What is Hayfever
Hay fever is a common allergic condition that affects up to one in five people at some point in their life.
Symptoms Of Hayfever
Symptoms of hay fever include:
- a runny nose.
- itchy eyes.
If you have an allergic reaction to pollen, you'll experience hay fever symptoms.
Pollen is a fine powder released by plants as part of their reproductive cycle. It contains proteins that can cause the nose, eyes, throat and sinuses (small air-filled cavities behind your cheekbones and forehead) to become swollen, inflamed and irritated.
You can have an allergy to:.
- tree pollen, released during spring.
- grass pollen, released during the end of spring and beginning of summer.
- weed pollen, released late autumn.
Many people find their symptoms improve as they get older. Around half of people report some improvement in symptoms after several years. Symptoms disappear completely in around 10-20% of people.

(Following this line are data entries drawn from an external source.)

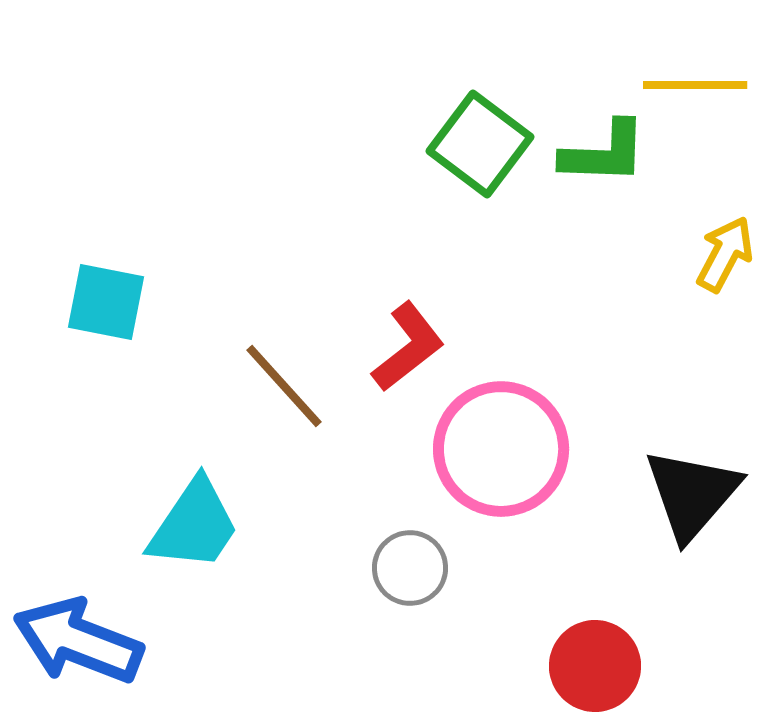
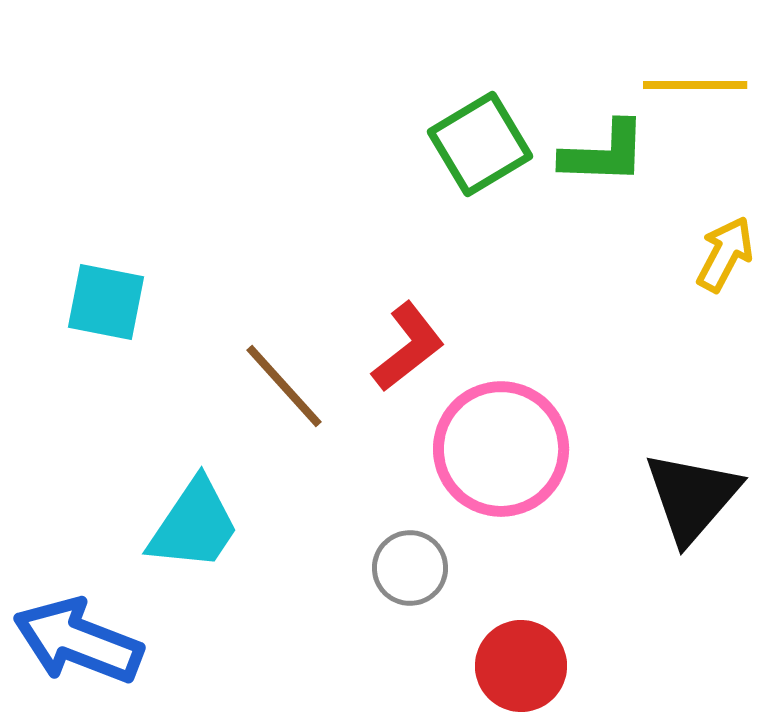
green square: rotated 22 degrees clockwise
black triangle: moved 3 px down
red circle: moved 74 px left
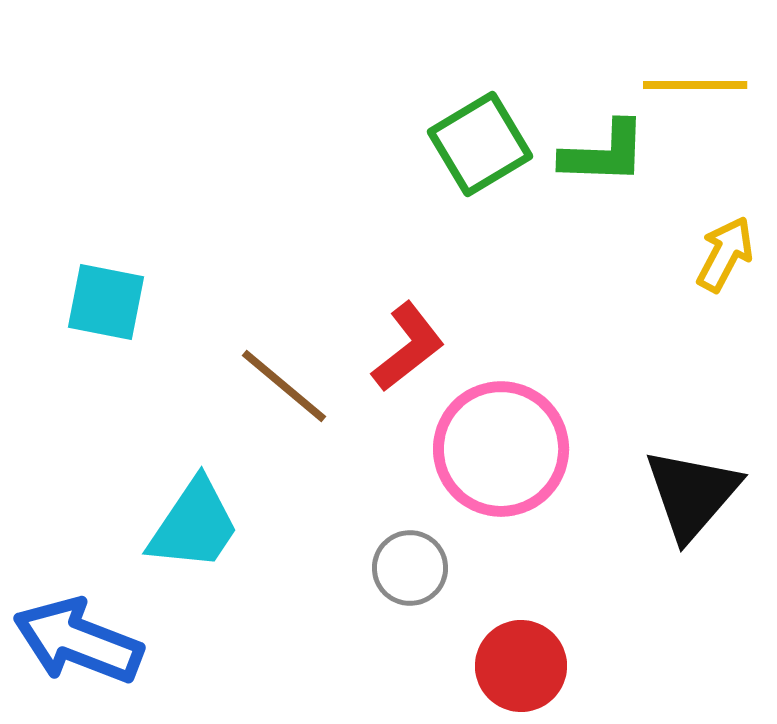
brown line: rotated 8 degrees counterclockwise
black triangle: moved 3 px up
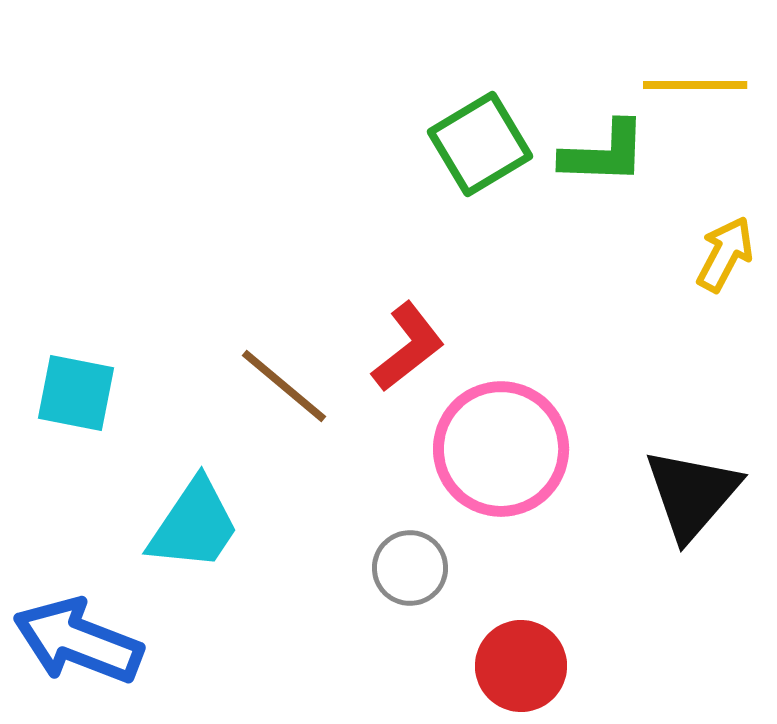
cyan square: moved 30 px left, 91 px down
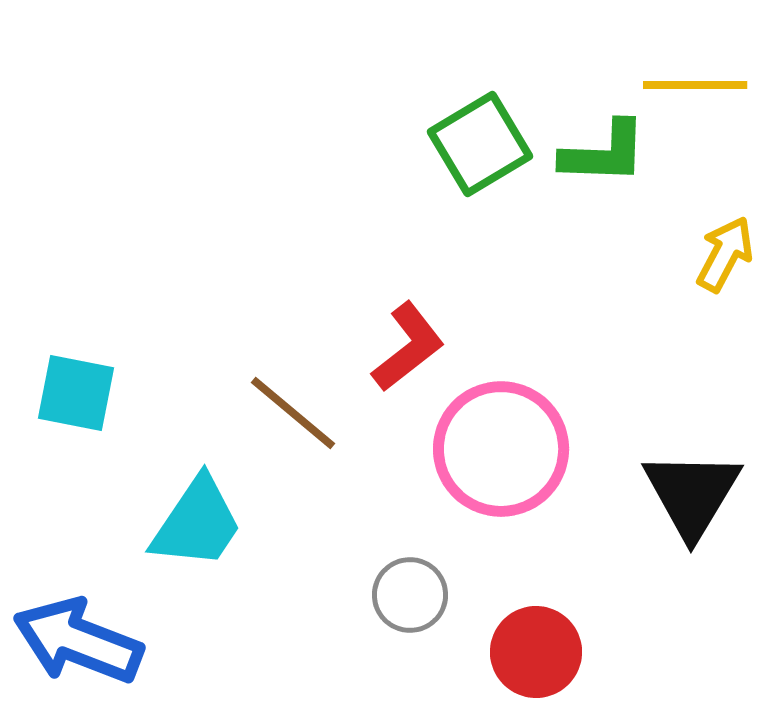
brown line: moved 9 px right, 27 px down
black triangle: rotated 10 degrees counterclockwise
cyan trapezoid: moved 3 px right, 2 px up
gray circle: moved 27 px down
red circle: moved 15 px right, 14 px up
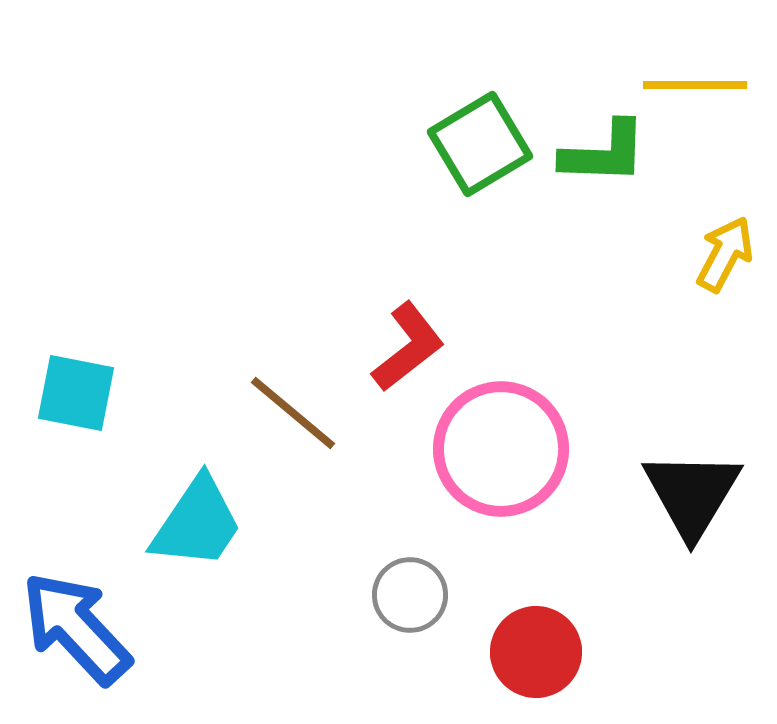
blue arrow: moved 2 px left, 13 px up; rotated 26 degrees clockwise
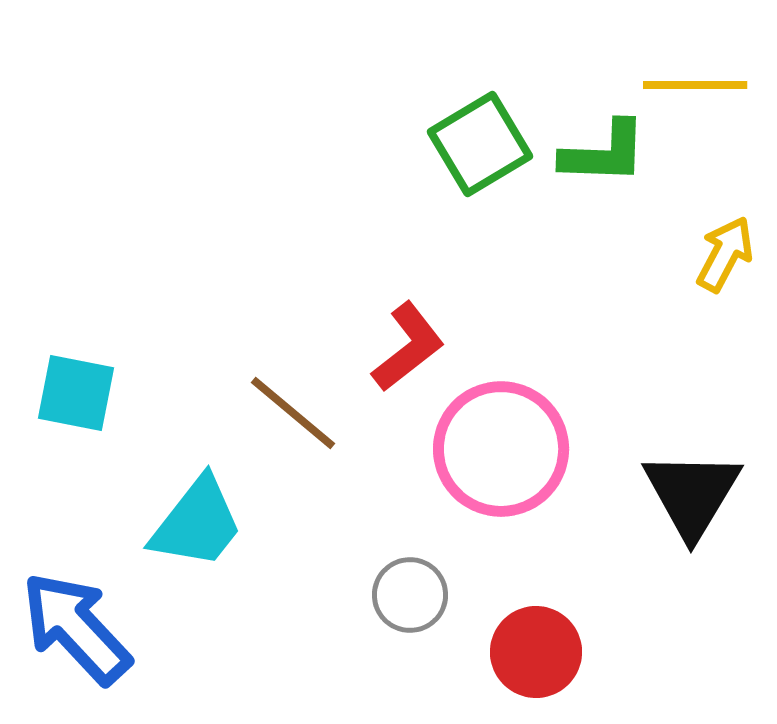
cyan trapezoid: rotated 4 degrees clockwise
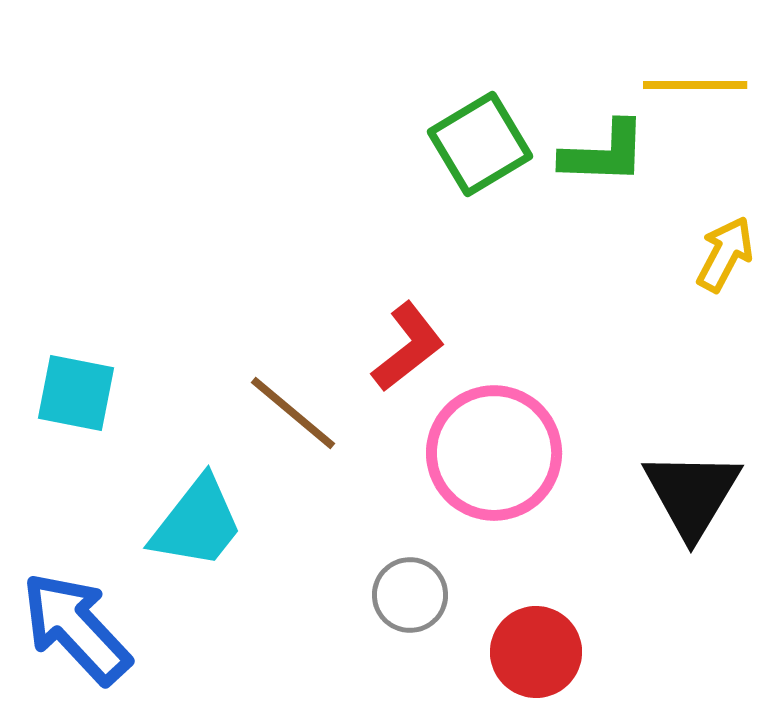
pink circle: moved 7 px left, 4 px down
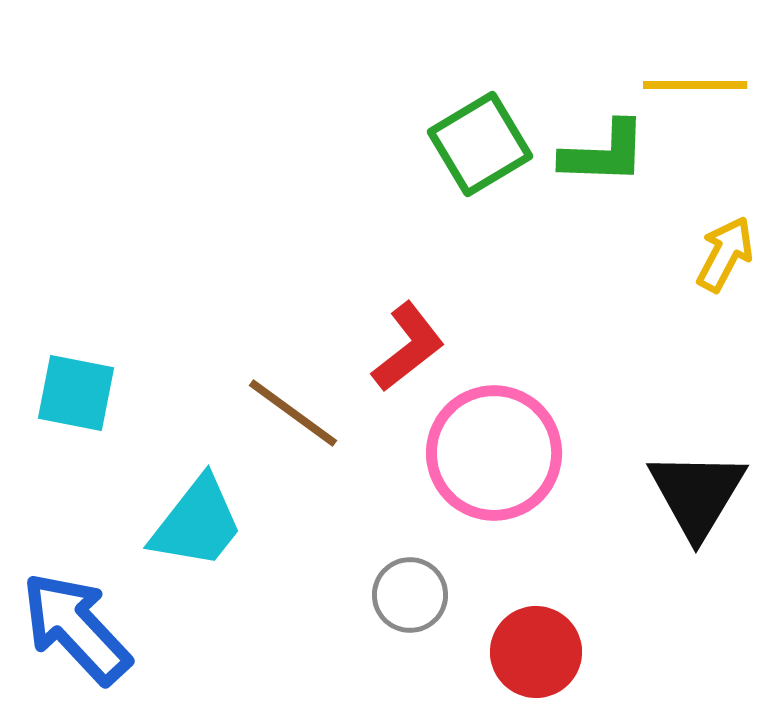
brown line: rotated 4 degrees counterclockwise
black triangle: moved 5 px right
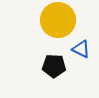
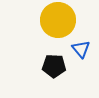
blue triangle: rotated 24 degrees clockwise
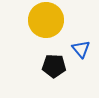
yellow circle: moved 12 px left
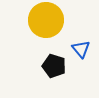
black pentagon: rotated 15 degrees clockwise
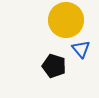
yellow circle: moved 20 px right
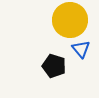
yellow circle: moved 4 px right
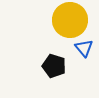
blue triangle: moved 3 px right, 1 px up
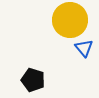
black pentagon: moved 21 px left, 14 px down
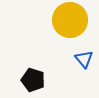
blue triangle: moved 11 px down
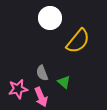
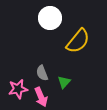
green triangle: rotated 32 degrees clockwise
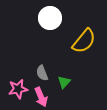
yellow semicircle: moved 6 px right
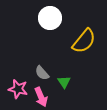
gray semicircle: rotated 21 degrees counterclockwise
green triangle: rotated 16 degrees counterclockwise
pink star: rotated 24 degrees clockwise
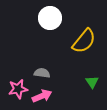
gray semicircle: rotated 140 degrees clockwise
green triangle: moved 28 px right
pink star: rotated 24 degrees counterclockwise
pink arrow: moved 1 px right, 1 px up; rotated 90 degrees counterclockwise
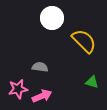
white circle: moved 2 px right
yellow semicircle: rotated 84 degrees counterclockwise
gray semicircle: moved 2 px left, 6 px up
green triangle: rotated 40 degrees counterclockwise
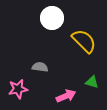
pink arrow: moved 24 px right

Who Can Be Affected By Hayfever?
Hay fever is one of the most common allergic conditions. It's estimated that there are more than 10 million people with hay fever in England.
You can get hay fever at any age, although it usually begins in childhood or during the teenage years. It's more common in boys than girls. In men, adults and women are equally affected.
You're more likely to develop hay fever if you have a family history of allergies, particularly asthma or eczema.
Self-help Tips For Hayfever
It's sometimes possible to prevent the symptoms of hay fever by taking some basic precautions, such as:.
When you're outdoors, - wearing wraparound sunglasses to stop pollen getting in your eyes.
- taking a shower and changing your clothes after being outdoors to remove the pollen on your body.
When the pollen count is high (over 50 grains per cubic metre of air), - staying indoors.
- applying a small amount of Vaseline (petroleum gel) to the nasal openings to trap pollen grains.
Hay fever and asthma.
Your asthma symptoms may get worse when you have hay fever if you have asthma. Sometimes, the symptoms of asthma only occur when you have hay fever.
These symptoms include:.
- tight chest.
- shortness of breath.
What Is Pollen count.
If the pollen count is high, hay fever symptoms are likely to be worse. The pollen count is the number of grains of pollen in one cubic metre of air.
Air samples are collected in traps set on buildings two or three storeys high. Taking samples from this height gives a better indication of the pollen in the air. Traps on the ground would only collect pollen from nearby trees and plants.
The air is sucked into the trap and the grains of pollen are collected on either sticky tape or microscope slides (glass plates). The pollen is then counted. Samples are normally taken every two hours, and usually the results are averaged over a 24-hour period.
The pollen forecast is usually given as:.
- low-- less than 30 grains of pollen in every cubic metre of air.
- moderate-- 30 to 49 grains of pollen in every cubic metre of air.
- high-- 50 to 149 grains of pollen in every cubic metre of air.
- very high-- 150 or more grains of pollen in every cubic metre of air.
When the pollen count is over 50, hay fever symptoms often begin. The pollen count is usually given as part of the weather forecast during the spring and summer months.
When to See Your Pharmacist
Most cases of hay fever can be treated using over-the-counter medication. Your local pharmacist can advise you on treatments for you or your children.
You usually only need to see your GP if:.
- you can't control your symptoms with over-the-counter medications, or you have troublesome side effects caused by the medication.
- you're experiencing persistent complications of hay fever, such as worsening of asthma or repeated episodes of sinusitis.
- the pattern of your symptoms is unusual, such as occurring during the winter or only at your workplace (it's likely that another substance other than pollen is responsible, and further testing will be needed to confirm this).